SpaceX and trailing competitors are trying to make it cheap enough to get stuff out of the gravity well (including people and our more advanced products) that more permanent installations other places can get started. Elon says Mars a lot, probably because it's popular with the public. It's still expensive to send things up a gravity well, even if it's less expensive. The moon is shallow by comparison, and the asteroid belt far away but barely a dip. It would be safest to send robots first, bootstrap an installation that can manufacture local propulsion of any sort, O2, water, maybe even refine useful building materials, metal, or other resources. Anything so less is sent up.
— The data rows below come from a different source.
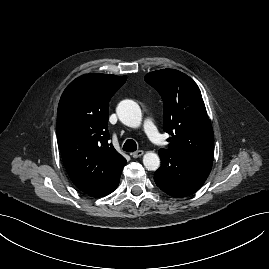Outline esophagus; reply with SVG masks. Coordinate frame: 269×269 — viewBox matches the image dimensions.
I'll return each mask as SVG.
<instances>
[{
    "instance_id": "1",
    "label": "esophagus",
    "mask_w": 269,
    "mask_h": 269,
    "mask_svg": "<svg viewBox=\"0 0 269 269\" xmlns=\"http://www.w3.org/2000/svg\"><path fill=\"white\" fill-rule=\"evenodd\" d=\"M143 154H144V151H142V150H138V151L131 153L133 158L141 157Z\"/></svg>"
}]
</instances>
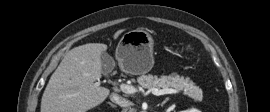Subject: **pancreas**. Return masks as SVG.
Wrapping results in <instances>:
<instances>
[{
  "label": "pancreas",
  "mask_w": 270,
  "mask_h": 112,
  "mask_svg": "<svg viewBox=\"0 0 270 112\" xmlns=\"http://www.w3.org/2000/svg\"><path fill=\"white\" fill-rule=\"evenodd\" d=\"M137 82L144 88L167 89L175 88L178 91L183 90L190 98L195 101H201L203 98L202 90L189 78L180 77L176 73L168 76L158 77L156 75L148 74L141 75L137 78Z\"/></svg>",
  "instance_id": "1"
}]
</instances>
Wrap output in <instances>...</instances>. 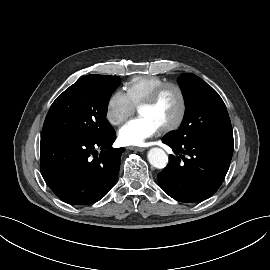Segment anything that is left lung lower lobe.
<instances>
[{"label":"left lung lower lobe","mask_w":270,"mask_h":270,"mask_svg":"<svg viewBox=\"0 0 270 270\" xmlns=\"http://www.w3.org/2000/svg\"><path fill=\"white\" fill-rule=\"evenodd\" d=\"M180 157L169 155L168 166L158 174L163 191L180 202H198L212 196L229 169L233 137L193 135L177 142L169 136L162 140ZM188 155V158L184 157Z\"/></svg>","instance_id":"1"}]
</instances>
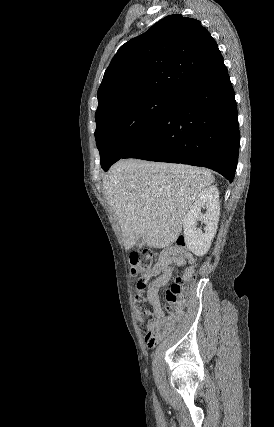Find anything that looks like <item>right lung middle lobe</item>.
I'll return each instance as SVG.
<instances>
[{"label": "right lung middle lobe", "mask_w": 274, "mask_h": 427, "mask_svg": "<svg viewBox=\"0 0 274 427\" xmlns=\"http://www.w3.org/2000/svg\"><path fill=\"white\" fill-rule=\"evenodd\" d=\"M175 96L142 95L113 104L96 116L95 138L101 167L109 168L161 120Z\"/></svg>", "instance_id": "right-lung-middle-lobe-1"}]
</instances>
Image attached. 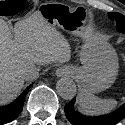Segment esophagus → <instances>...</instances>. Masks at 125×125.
<instances>
[{
    "mask_svg": "<svg viewBox=\"0 0 125 125\" xmlns=\"http://www.w3.org/2000/svg\"><path fill=\"white\" fill-rule=\"evenodd\" d=\"M73 70L71 67L68 66H63V67H59L56 70V76L57 77H65V76H70L72 74Z\"/></svg>",
    "mask_w": 125,
    "mask_h": 125,
    "instance_id": "esophagus-1",
    "label": "esophagus"
}]
</instances>
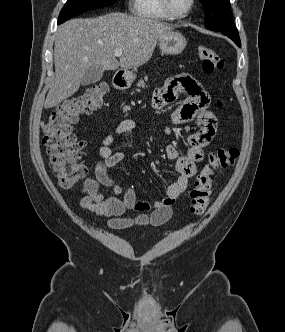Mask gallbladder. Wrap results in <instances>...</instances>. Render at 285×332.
I'll return each mask as SVG.
<instances>
[{
	"label": "gallbladder",
	"mask_w": 285,
	"mask_h": 332,
	"mask_svg": "<svg viewBox=\"0 0 285 332\" xmlns=\"http://www.w3.org/2000/svg\"><path fill=\"white\" fill-rule=\"evenodd\" d=\"M103 73L104 71L102 68H97V67L88 68L82 77L81 85L86 86L100 81L103 76Z\"/></svg>",
	"instance_id": "1"
}]
</instances>
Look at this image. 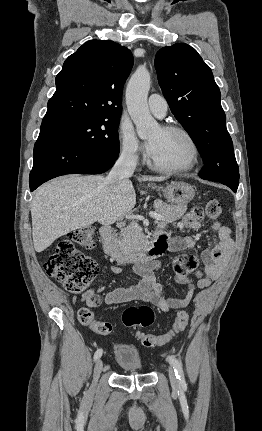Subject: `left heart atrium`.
Listing matches in <instances>:
<instances>
[{
  "mask_svg": "<svg viewBox=\"0 0 262 431\" xmlns=\"http://www.w3.org/2000/svg\"><path fill=\"white\" fill-rule=\"evenodd\" d=\"M147 149H148L149 154H151L153 152V150H154V142L153 141L147 142Z\"/></svg>",
  "mask_w": 262,
  "mask_h": 431,
  "instance_id": "left-heart-atrium-1",
  "label": "left heart atrium"
}]
</instances>
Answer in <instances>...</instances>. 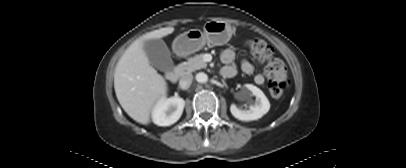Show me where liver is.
<instances>
[{
    "instance_id": "liver-1",
    "label": "liver",
    "mask_w": 406,
    "mask_h": 168,
    "mask_svg": "<svg viewBox=\"0 0 406 168\" xmlns=\"http://www.w3.org/2000/svg\"><path fill=\"white\" fill-rule=\"evenodd\" d=\"M173 27L151 31L134 41L118 61L114 89L124 111L136 122L147 125L155 105L164 98L167 83L151 65L144 42L173 33Z\"/></svg>"
}]
</instances>
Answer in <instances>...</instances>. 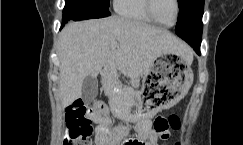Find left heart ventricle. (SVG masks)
Here are the masks:
<instances>
[{
  "label": "left heart ventricle",
  "instance_id": "obj_1",
  "mask_svg": "<svg viewBox=\"0 0 243 145\" xmlns=\"http://www.w3.org/2000/svg\"><path fill=\"white\" fill-rule=\"evenodd\" d=\"M154 13L163 24H171L175 17L174 0H154Z\"/></svg>",
  "mask_w": 243,
  "mask_h": 145
}]
</instances>
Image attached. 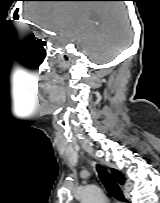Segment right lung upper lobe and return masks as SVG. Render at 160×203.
Wrapping results in <instances>:
<instances>
[{
  "label": "right lung upper lobe",
  "instance_id": "1",
  "mask_svg": "<svg viewBox=\"0 0 160 203\" xmlns=\"http://www.w3.org/2000/svg\"><path fill=\"white\" fill-rule=\"evenodd\" d=\"M112 173H113L114 178L116 179V181L119 184H124L125 183V177L121 172H119V171H117L115 169H112Z\"/></svg>",
  "mask_w": 160,
  "mask_h": 203
}]
</instances>
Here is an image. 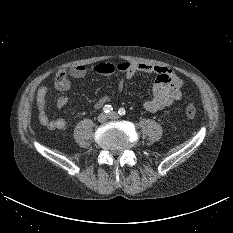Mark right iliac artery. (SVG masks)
<instances>
[{"label":"right iliac artery","mask_w":233,"mask_h":233,"mask_svg":"<svg viewBox=\"0 0 233 233\" xmlns=\"http://www.w3.org/2000/svg\"><path fill=\"white\" fill-rule=\"evenodd\" d=\"M112 110H113V108H112L111 105H105V106L103 107V111H104L105 113H109V112H111Z\"/></svg>","instance_id":"right-iliac-artery-1"}]
</instances>
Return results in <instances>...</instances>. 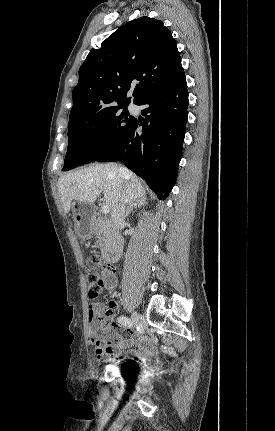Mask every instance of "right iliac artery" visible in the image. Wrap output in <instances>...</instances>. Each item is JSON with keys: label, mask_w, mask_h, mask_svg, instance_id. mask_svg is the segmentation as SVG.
Segmentation results:
<instances>
[{"label": "right iliac artery", "mask_w": 275, "mask_h": 431, "mask_svg": "<svg viewBox=\"0 0 275 431\" xmlns=\"http://www.w3.org/2000/svg\"><path fill=\"white\" fill-rule=\"evenodd\" d=\"M118 320H119V322H121L125 326H129L130 327L132 325L131 319L128 318V317L120 316L118 318Z\"/></svg>", "instance_id": "82829eb1"}]
</instances>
Hopefully among all those things would also be materials to make large mirrors (optical and other portions of the EM spectrum), in less gravity, where it's cheaper to move them to useful areas of space, or even just truck them to spots around the surface of the moon.
One word: mining. The moon has literal tons of helium-3 that, if brought back to Earth, would tank the market. yes it's a bit capital intensive too get started but the payoff is huge! Just need to borrow the particle physicists' budget for a second.
"Just need to borrow the particle physicist's budget for a second."
I don't think thats enough and I also don't think the market for Helium-3 is that lucrative, since comercial fusion is for some reasons still not in sight.
Apollo took 9 years and about $25 billion to get there, so we can treat that as an upper limit. However, the Capstop cubesat just reached the moon[0] for $30 million[1] so the roughly $5 Billion for the LHC should be enough to get us to the moon these days. And there's plenty of aluminum and titanium to bring back until commercial fusion arrives.